Ali Gomaa and the IMF loan
Al Masry Al Youm Chairman Abdel Moneim Saeed writes on Egypt’s ability to take action to implement reforms necessary to land USD 12 bn in IMF funding for AMAY. The IMF loan will require a change of human behaviour if it will do anything besides put Egypt further in debt, he says.
Al Watan’s Mahmoud Khalil is urging the government not pursue the IMF loan. His reasoning is twofold: The country needs a liquidity shield before it can devalue the national currency, and that the IMF is just another American tool to destabilize Egypt. While Khalil barely acknowledges that the loan would improve investment in the country, he does not factor in how the loan would help cover reserves shortfalls not to mention the USD 2-3 bn Eurobond issuance that will come with it.

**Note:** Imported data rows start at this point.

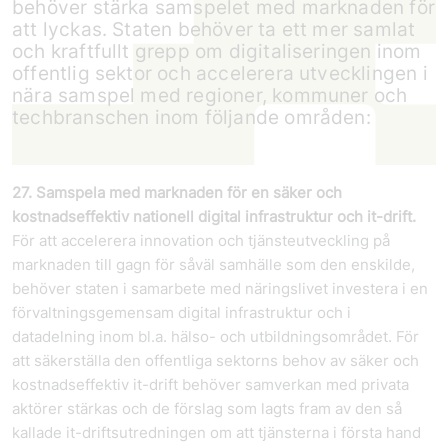
behöver stärka samspelet med marknaden för
att lyckas. Staten behöver ta ett mer samlat
och kraftfullt grepp om digitaliseringen inom
offentlig sektor och accelerera utvecklingen i
nära samspel med regioner, kommuner och
tech­branschen inom följande områden:
27. Samspela med marknaden för en säker och
kostnadseffektiv nationell digital infrastruktur och it-drift.
För att accelerera innovation och tjänste­utveckling på
marknaden till gagn för såväl samhälle som den enskilde,
behöver staten i samarbete med näringslivet investera i en
förvaltningsgemensam digital infrastruktur och i
datadelning inom bl.a. hälso- och utbildningsområdet. För
att säkerställa den offentliga sektorns behov av säker och
kostnadseffektiv it-drift behöver samverkan med privata
aktörer stärkas och de förslag som lagts fram av den så
kallade it-driftsutredningen om att tjänsterna i första hand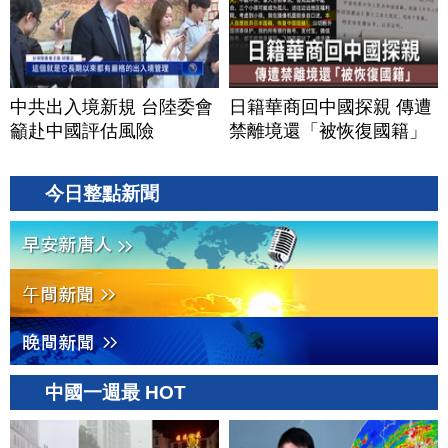
中共出入境新規 台陸委會
日籍華商回中國探親 傳遭
籲赴中國評估風險
禁離境還「被恢復國籍」
今日整點新聞
中國一週最 HOT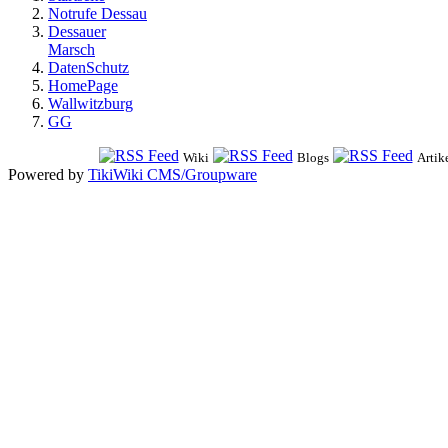
Notrufe Dessau
Dessauer
Marsch
DatenSchutz
HomePage
Wallwitzburg
GG
Wiki
Blogs
Artik
Powered by
TikiWiki CMS/Groupware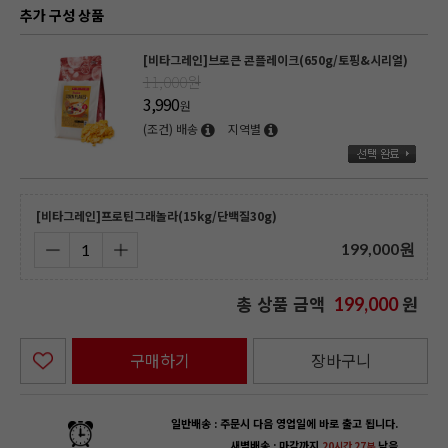
추가 구성 상품
[비타그레인]브로큰 콘플레이크(650g/토핑&시리얼)
11,000원
3,990
원
(조건) 배송
지역별
[비타그레인]프로틴그래놀라(15kg/단백질30g)
199,000
원
총 상품 금액
원
199,000
구매하기
장바구니
일반배송 : 주문시 다음 영업일에 바로 출고 됩니다.
새벽배송 : 마감까지
남음
20시간 27분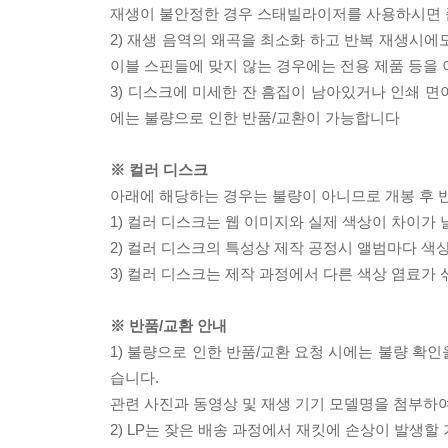
재생이 불안정한 경우 스태빌라이저를 사용하시면 
2) 재생 음역의 왜곡을 최소화 하고 반복 재생시에
이블 스핀들에 맞지 않는 경우에는 전용 제품 등을
3) 디스크에 미세한 잔 흠집이 남아있거나 인쇄 면
에는 불량으로 인한 반품/교환이 가능합니다
※ 컬러 디스크
아래에 해당하는 경우는 불량이 아니므로 개봉 후 
1) 컬러 디스크는 웹 이미지와 실제 색상이 차이가 
2) 컬러 디스크의 특성상 제작 공정시 앨범마다 색
3) 컬러 디스크는 제작 과정에서 다른 색상 염료가 
※ 반품/교환 안내
1) 불량으로 인한 반품/교환 요청 시에는 불량 확인
습니다.
관련 사진과 동영상 및 재생 기기 모델명을 첨부하
2) LP는 잦은 배송 과정에서 재킷에 손상이 발생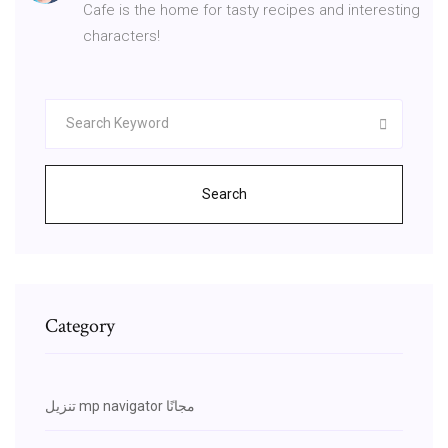
Cafe is the home for tasty recipes and interesting
characters!
Search
Category
تنزيل mp navigator مجانًا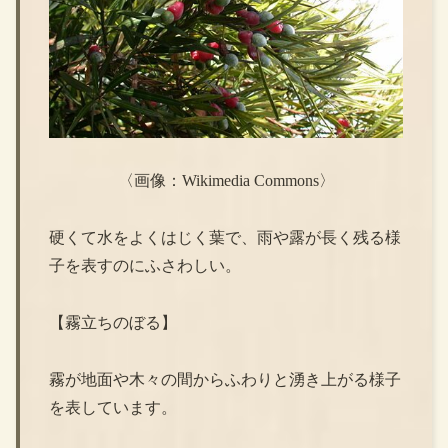
〈画像：Wikimedia Commons〉
硬くて水をよくはじく葉で、雨や露が長く残る様
子を表すのにふさわしい。
【霧立ちのぼる】
霧が地面や木々の間からふわりと湧き上がる様子
を表しています。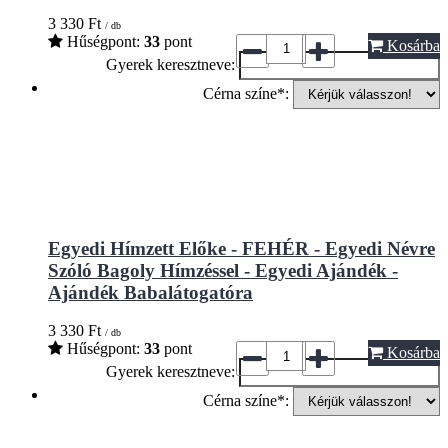
3 330
Ft
/ db
Hűségpont:
33
pont
Kosárba
Gyerek keresztneve:
Cérna színe*:
Egyedi Hímzett Előke - FEHÉR - Egyedi Névre
Szóló Bagoly Hímzéssel - Egyedi Ajándék -
Ajándék Babalátogatóra
3 330
Ft
/ db
Hűségpont:
33
pont
Kosárba
Gyerek keresztneve:
Cérna színe*: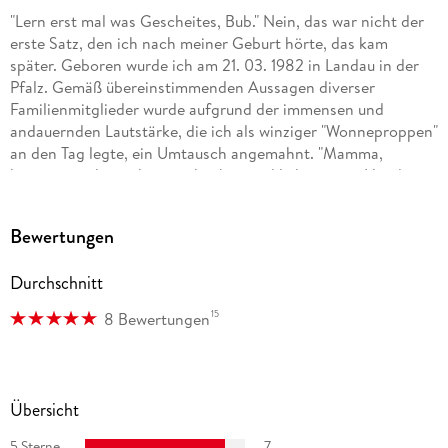
"Lern erst mal was Gescheites, Bub." Nein, das war nicht der
erste Satz, den ich nach meiner Geburt hörte, das kam
später. Geboren wurde ich am 21. 03. 1982 in Landau in der
Pfalz. Gemäß übereinstimmenden Aussagen diverser
Familienmitglieder wurde aufgrund der immensen und
andauernden Lautstärke, die ich als winziger "Wonneproppen"
an den Tag legte, ein Umtausch angemahnt. "Mamma,
können wir ihn nicht zurückgeben und lieber einen Hund
nehmen?" Glücklicherweise galt hier: Vom Umtausch
ausgeschlossen. Es folgt also eine glückliche Kindheit und
Bewertungen
turbulente Jugend. Natürlich verrate ich hier keine weiteren
Details, das würde zum einen den Spannungsbogen
Durchschnitt
kaputtmachen, zum anderen bleibt dann nichts mehr für
meine Memoiren übrig.
15
8 Bewertungen
. . . Mehr findet ihr im Web.
Eine Übersicht:
Übersicht
"Das Erbe der Macht" (Urban-Fantasy, eigene Serie)
5 Sterne
7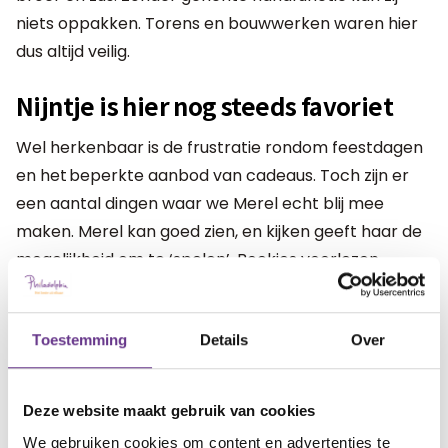
niets oppakken. Torens en bouwwerken waren hier
dus altijd veilig.
Nijntje is hier nog steeds favoriet
Wel herkenbaar is de frustratie rondom feestdagen
en het beperkte aanbod van cadeaus. Toch zijn er
een aantal dingen waar we Merel echt blij mee
maken. Merel kan goed zien, en kijken geeft haar de
mogelijkheid om te ‘spelen’. Boekjes voorlezen
en speelgoed met licht en geluid zijn voor haar
favoriet. Daarbij is zij wel afhankelijk van iemand die
Toestemming
Details
Over
‘de knoppen bedient’. De meerwaarde van die
afhankelijkheid, voor haar en voor ons, is het
samenzijn. Het liefst zit zij op schoot als wij haar
Deze website maakt gebruik van cookies
voorlezen. Dat blijven momenten van groot geluk die
We gebruiken cookies om content en advertenties te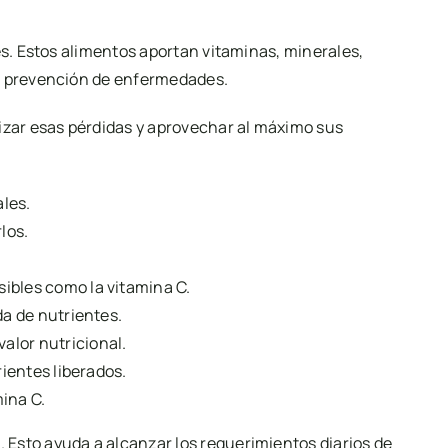
es. Estos alimentos aportan vitaminas, minerales,
la prevención de enfermedades.
zar esas pérdidas y aprovechar al máximo sus
les.
los.
bles como la vitamina C.
da de nutrientes.
alor nutricional.
rientes liberados.
mina C.
Esto ayuda a alcanzar los requerimientos diarios de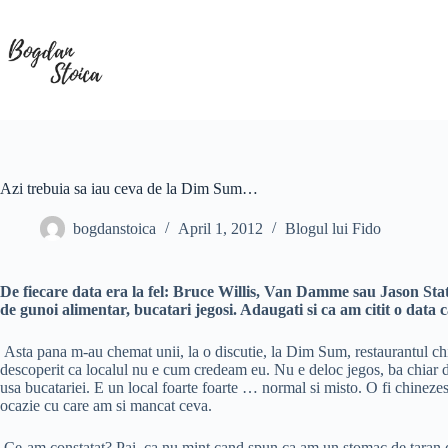
Skip
to
content
Azi trebuia sa iau ceva de la Dim Sum…
bogdanstoica
April 1, 2012
Blogul lui Fido
De fiecare data era la fel: Bruce Willis, Van Damme sau Jason Stat
de gunoi alimentar, bucatari jegosi. Adaugati si ca am citit o data
Asta pana m-au chemat unii, la o discutie, la Dim Sum, restaurantul chi
descoperit ca localul nu e cum credeam eu. Nu e deloc jegos, ba chiar din
usa bucatariei. E un local foarte foarte … normal si misto. O fi chineze
ocazie cu care am si mancat ceva.
Ce-am constatat? Pai, ca nu mint cand spun ca am un stomac de taran din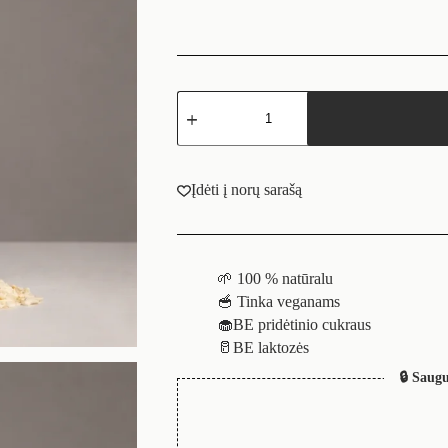
Įdėti į norų sarašą
🌱 100 % natūralu
🥣 Tinka veganams
🧁BE pridėtinio cukraus
🥛BE laktozės
🔒 Saugu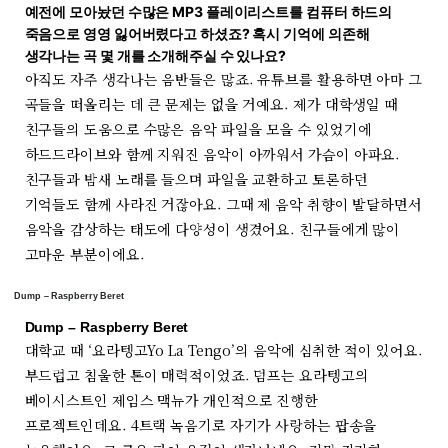
예전에 모아놨던 수많은 MP3 플레이리스트를 컴퓨터 하드의
죽음으로 영영 잃어버렸다고 하셨죠? 혹시 기억에 의존해
생각나는 곡 몇 개를 소개해주실 수 있나요?
아직도 자주 생각나는 음반들은 많죠. 유튜브를 활용하면 아마 그
곡들을 떠올리는 데 큰 문제는 없을 거예요. 제가 대학생일 때
친구들의 도움으로 수많은 음악 파일을 모을 수 있었기에
하드드라이브와 함께 지워진 음악이 아까워서 가슴이 아파요.
친구들과 밤새 노래를 들으며 파일을 교환하고 토론하던
기억들도 함께 사라진 거잖아요. 그때 제 음악 취향이 발달하면서
음악을 감상하는 태도에 다양성이 생겼어요. 친구들에게 많이
고마운 부분이에요.
Dump – Raspberry Beret
Dump – Raspberry Beret
대학교 때 ‘요라텡고Yo La Tengo’의 음악에 심취한 적이 있어요.
부드럽고 침울한 톤이 매력적이었죠. 덤프는 요라텡고의
베이시스트인 제임스 맥뉴가 개인적으로 진행한
프로젝트인데요. 4트랙 녹음기로 자기가 사랑하는 팝송을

Khalil fits right in: Al Watan has become a wee bit anti-American of late. Columnist Emad El Din Adib attacked what he called the hypocrisy of US policy on Syria, while Sahar Ga’ara flat-out calls US President Barack Obama a terrorist.
Al Ahram Editor Farouk Goweda pens a piece asking why a terrorist attack would target former Grand Mufti Ali Gomaa, while government-affiliated Makram Mohamed Ahmed hits on the same theme in a separate piece, also for Al Ahram.